Village Style Baby Jackfruit Pickle
Out of all the pickles baby jackfruit pickle is a very simple recipe that most people crave for. The best thing is you can make it very easily and process is less complicated. The taste of the pickle enhances as it matures.
- First remove the rinds of baby jackfruits. Before starting the process apply some lime or lemon juice on your hands, knife, and the cutting board. Lime juice can prevent sticking latex everywhere. Cut baby jackfruit into fine pieces.
- Put all those baby jackfruit pieces into a pan. Add goraka, salt, turmeric powder and enough water and boil them. When boiling it needs to ensure that these baby jackfruits should be left tender only and not fully cooked. Later when we mix them with vinegar they come to the perfect level. After boiling drain excess water and let them cool down.

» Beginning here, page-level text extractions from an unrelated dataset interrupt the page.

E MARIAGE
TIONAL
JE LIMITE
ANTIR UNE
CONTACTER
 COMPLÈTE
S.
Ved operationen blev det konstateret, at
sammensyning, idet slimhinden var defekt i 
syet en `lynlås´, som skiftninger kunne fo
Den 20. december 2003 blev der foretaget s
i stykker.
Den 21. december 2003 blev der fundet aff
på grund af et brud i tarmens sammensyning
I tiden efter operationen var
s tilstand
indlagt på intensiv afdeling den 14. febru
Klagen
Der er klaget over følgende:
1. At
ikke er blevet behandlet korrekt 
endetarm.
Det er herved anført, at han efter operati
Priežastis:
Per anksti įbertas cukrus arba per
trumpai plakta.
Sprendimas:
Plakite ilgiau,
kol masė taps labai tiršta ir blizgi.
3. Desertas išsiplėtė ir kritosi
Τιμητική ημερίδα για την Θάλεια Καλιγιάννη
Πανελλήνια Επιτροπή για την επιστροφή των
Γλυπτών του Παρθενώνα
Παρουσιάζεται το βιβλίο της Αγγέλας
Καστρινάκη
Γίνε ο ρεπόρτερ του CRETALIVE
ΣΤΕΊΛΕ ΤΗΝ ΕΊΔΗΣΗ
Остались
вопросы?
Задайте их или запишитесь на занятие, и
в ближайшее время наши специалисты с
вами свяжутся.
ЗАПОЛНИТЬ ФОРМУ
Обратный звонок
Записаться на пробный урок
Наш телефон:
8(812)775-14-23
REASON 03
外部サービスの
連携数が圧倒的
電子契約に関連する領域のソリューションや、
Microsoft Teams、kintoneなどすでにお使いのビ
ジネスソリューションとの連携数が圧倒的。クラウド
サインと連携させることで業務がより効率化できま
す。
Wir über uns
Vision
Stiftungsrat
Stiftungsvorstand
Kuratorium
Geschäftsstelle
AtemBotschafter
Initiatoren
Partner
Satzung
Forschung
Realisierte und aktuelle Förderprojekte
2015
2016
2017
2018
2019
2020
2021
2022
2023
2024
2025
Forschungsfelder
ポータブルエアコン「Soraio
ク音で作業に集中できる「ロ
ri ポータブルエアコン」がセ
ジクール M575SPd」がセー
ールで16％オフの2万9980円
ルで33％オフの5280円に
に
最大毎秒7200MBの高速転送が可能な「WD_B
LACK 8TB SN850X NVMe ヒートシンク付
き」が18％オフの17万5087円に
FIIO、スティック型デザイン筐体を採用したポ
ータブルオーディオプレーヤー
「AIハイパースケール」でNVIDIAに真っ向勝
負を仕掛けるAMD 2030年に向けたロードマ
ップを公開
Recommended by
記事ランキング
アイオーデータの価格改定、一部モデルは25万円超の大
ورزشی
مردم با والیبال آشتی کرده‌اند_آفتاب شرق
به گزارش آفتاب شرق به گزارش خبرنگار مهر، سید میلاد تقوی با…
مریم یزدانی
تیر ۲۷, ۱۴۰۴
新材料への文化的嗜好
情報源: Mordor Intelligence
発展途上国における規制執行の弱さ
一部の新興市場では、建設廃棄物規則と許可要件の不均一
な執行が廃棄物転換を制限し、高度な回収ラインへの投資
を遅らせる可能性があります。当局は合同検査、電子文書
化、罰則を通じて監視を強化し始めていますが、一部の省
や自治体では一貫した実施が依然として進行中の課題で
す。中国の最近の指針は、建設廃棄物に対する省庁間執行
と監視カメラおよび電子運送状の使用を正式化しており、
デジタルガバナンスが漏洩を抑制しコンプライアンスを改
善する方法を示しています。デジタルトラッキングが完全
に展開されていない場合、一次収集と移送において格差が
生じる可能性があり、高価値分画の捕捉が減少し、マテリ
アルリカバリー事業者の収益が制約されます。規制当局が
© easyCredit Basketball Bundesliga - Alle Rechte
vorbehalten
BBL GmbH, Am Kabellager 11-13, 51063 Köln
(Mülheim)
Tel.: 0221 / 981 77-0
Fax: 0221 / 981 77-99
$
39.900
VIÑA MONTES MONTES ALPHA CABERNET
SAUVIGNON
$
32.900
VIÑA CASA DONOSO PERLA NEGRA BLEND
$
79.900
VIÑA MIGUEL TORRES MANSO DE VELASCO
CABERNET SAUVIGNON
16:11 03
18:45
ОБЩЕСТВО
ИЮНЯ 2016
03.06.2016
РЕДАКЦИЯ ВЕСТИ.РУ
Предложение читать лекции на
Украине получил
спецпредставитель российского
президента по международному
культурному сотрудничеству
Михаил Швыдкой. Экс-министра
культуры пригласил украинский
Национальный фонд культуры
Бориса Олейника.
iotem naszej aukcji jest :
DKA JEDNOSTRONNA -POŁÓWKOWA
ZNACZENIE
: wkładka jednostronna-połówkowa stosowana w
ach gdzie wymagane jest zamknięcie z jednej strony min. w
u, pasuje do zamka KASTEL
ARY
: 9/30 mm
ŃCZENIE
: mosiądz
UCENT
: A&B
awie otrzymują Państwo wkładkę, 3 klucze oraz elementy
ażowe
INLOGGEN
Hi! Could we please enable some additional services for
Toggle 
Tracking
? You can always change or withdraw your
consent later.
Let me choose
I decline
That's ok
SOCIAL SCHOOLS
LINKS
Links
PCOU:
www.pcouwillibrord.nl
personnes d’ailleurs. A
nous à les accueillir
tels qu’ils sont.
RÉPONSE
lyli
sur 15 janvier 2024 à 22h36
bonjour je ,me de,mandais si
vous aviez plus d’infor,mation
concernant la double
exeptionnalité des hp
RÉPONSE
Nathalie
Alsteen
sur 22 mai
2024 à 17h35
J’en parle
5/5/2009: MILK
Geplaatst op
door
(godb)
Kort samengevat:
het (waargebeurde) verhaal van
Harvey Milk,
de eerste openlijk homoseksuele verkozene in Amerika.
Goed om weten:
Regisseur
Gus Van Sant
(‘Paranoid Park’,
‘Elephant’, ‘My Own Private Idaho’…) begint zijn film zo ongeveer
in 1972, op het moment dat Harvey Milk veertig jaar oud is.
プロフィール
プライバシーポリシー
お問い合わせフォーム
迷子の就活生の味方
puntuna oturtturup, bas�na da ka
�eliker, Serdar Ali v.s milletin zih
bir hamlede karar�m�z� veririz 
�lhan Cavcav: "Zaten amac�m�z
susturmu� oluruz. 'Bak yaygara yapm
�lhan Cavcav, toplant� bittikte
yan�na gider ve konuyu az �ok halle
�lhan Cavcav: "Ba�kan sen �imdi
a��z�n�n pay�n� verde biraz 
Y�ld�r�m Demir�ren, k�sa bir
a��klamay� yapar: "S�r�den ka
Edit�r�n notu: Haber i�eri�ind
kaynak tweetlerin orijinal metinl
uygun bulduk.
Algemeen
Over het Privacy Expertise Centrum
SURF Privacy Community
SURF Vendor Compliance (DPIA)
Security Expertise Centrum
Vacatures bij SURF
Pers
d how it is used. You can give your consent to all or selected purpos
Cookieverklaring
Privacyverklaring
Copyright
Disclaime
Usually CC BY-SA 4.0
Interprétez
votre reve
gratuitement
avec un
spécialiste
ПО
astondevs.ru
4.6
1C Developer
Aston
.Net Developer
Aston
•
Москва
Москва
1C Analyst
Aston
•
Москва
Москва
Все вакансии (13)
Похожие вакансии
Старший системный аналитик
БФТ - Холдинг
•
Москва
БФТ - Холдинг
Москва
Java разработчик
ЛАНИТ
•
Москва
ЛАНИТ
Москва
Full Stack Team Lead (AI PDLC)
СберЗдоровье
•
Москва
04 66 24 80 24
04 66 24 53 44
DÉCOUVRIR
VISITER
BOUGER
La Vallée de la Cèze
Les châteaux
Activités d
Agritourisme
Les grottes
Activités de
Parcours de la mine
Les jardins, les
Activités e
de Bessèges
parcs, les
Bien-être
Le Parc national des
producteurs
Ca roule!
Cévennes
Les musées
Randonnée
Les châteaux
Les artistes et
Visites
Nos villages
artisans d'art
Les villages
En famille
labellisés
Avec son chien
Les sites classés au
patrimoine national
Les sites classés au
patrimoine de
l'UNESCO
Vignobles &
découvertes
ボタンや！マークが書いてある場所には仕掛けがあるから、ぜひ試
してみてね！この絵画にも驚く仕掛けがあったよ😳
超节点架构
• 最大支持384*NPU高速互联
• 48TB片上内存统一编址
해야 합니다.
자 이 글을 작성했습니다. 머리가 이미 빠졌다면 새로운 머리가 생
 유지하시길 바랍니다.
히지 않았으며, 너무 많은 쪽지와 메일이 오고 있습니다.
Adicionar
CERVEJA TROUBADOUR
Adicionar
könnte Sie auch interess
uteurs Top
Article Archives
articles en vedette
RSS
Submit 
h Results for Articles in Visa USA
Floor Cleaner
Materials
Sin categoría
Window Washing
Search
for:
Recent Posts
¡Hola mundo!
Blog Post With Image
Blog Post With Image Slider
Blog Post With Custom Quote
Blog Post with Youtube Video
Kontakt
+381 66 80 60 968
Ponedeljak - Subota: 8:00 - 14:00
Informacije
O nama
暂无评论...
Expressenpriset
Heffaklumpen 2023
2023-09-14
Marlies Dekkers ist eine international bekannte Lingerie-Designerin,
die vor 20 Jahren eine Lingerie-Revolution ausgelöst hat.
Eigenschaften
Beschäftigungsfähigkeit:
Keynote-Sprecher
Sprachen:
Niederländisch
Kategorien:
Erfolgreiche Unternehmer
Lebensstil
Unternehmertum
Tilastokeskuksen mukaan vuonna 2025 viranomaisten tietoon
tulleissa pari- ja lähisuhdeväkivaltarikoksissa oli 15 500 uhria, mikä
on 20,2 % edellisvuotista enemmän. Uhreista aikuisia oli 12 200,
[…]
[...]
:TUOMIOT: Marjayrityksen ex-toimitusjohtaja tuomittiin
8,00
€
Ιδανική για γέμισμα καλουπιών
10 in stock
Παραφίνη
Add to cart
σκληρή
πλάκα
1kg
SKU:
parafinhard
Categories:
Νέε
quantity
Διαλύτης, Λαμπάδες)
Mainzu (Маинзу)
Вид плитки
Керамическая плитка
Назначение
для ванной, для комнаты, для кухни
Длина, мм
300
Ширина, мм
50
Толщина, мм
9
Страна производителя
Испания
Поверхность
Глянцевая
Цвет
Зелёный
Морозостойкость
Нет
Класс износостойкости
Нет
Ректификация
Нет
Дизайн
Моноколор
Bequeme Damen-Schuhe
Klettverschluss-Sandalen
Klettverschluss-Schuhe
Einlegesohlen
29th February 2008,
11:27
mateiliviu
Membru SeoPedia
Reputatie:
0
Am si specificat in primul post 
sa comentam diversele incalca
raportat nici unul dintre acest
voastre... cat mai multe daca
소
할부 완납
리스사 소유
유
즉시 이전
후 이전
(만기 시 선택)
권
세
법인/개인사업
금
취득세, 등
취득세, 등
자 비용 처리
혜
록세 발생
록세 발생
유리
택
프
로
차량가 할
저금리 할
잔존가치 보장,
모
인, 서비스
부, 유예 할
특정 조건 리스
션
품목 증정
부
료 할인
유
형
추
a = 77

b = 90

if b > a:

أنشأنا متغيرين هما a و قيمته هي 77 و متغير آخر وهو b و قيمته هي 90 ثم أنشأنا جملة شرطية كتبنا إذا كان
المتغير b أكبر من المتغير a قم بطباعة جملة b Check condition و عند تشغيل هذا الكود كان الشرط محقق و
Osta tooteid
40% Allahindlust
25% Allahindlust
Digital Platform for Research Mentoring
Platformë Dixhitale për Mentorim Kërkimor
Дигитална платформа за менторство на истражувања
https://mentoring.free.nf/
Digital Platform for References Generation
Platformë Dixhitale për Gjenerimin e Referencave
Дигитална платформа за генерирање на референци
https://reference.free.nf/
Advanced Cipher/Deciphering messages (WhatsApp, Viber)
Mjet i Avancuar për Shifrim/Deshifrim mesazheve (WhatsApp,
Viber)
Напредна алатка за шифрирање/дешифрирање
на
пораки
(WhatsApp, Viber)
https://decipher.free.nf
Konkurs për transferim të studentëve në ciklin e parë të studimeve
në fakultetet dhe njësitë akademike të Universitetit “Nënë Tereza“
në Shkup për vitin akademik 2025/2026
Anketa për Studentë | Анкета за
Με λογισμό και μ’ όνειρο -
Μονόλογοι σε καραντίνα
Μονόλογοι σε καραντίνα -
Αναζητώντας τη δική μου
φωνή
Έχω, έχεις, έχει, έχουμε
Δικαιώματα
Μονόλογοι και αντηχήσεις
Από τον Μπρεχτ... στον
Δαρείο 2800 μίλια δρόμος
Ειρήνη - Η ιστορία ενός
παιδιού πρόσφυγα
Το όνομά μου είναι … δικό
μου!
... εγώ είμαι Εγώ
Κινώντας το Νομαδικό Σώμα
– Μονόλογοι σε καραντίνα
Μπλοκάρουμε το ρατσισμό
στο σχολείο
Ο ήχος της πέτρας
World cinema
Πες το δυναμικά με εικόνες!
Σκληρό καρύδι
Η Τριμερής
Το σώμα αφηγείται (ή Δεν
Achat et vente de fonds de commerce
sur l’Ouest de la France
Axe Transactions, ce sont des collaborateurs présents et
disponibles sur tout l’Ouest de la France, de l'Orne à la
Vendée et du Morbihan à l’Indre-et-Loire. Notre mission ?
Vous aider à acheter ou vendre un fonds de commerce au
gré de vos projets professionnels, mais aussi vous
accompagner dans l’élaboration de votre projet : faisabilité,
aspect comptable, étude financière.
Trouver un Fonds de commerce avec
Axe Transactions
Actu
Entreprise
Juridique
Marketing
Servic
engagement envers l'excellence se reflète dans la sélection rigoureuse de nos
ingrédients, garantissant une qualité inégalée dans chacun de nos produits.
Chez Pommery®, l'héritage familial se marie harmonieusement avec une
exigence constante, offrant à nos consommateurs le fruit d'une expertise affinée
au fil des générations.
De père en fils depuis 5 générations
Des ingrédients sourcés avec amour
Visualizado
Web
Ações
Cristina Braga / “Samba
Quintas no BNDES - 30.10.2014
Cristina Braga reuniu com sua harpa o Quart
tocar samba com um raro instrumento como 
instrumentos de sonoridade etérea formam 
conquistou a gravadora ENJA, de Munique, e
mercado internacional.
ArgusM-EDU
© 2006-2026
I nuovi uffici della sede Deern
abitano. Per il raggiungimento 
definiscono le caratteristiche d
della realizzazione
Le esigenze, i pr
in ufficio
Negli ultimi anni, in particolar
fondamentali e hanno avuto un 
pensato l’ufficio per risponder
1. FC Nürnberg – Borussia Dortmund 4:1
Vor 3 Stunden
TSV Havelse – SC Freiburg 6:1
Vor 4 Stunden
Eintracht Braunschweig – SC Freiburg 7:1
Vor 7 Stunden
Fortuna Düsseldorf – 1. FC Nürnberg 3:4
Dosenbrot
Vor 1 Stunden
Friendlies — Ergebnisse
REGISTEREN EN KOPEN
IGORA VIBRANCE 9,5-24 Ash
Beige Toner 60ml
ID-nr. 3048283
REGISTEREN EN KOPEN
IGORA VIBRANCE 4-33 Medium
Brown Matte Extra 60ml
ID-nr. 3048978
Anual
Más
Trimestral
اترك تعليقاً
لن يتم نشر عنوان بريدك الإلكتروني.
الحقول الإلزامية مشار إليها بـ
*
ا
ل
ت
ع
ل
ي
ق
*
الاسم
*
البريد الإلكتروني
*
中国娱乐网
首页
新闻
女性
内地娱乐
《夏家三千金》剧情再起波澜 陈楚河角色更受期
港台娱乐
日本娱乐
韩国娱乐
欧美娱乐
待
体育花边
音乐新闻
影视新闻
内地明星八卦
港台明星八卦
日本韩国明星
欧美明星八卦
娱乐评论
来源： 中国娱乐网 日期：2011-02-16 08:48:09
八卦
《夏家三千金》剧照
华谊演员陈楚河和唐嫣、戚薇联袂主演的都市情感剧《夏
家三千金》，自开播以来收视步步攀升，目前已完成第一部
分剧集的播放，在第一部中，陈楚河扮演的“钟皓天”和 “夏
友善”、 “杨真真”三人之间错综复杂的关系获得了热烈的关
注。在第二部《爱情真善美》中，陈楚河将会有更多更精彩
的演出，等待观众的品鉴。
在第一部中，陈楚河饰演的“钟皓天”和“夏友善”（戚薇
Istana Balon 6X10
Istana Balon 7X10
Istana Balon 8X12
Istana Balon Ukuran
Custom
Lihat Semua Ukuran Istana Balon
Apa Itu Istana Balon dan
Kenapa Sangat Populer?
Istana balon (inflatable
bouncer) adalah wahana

- Wash and dry out all water from chilies and kochchi and slit them from the middle. If you don’t want this pickle to be spicier add only green chilies.
- When baby jackfruit cools down cut them into thin slices.
- In a clay pot combine mustard paste, chopped ginger garlic, cinnamon, pepper powder, salt, chili powder and vinegar together.
- Keep this pot on the stove and heat the mixture. When the mixture is well heated add red onions. Before adding red onions clean, wash and drain water and dry them completely.
- After that add all green chilies and kochchi.
- Then add sliced carrots. Carrots also should be water free.
- After that add some sugar. Sugar enhances the flavour of this pickle a lot. If you don’t want to add sugar you can ignore this step.
- Finally add boiled baby jackfruits and mix thoroughly with the vinegar mixture. After combining all the ingredients together get the pot out of the stove.
- When the pickle cools down a bit it can be stored this in a clen dry glass bottle or in a clay pot by tightly covering it.
- The pickle becomes delicious after maturing around 2-3 days.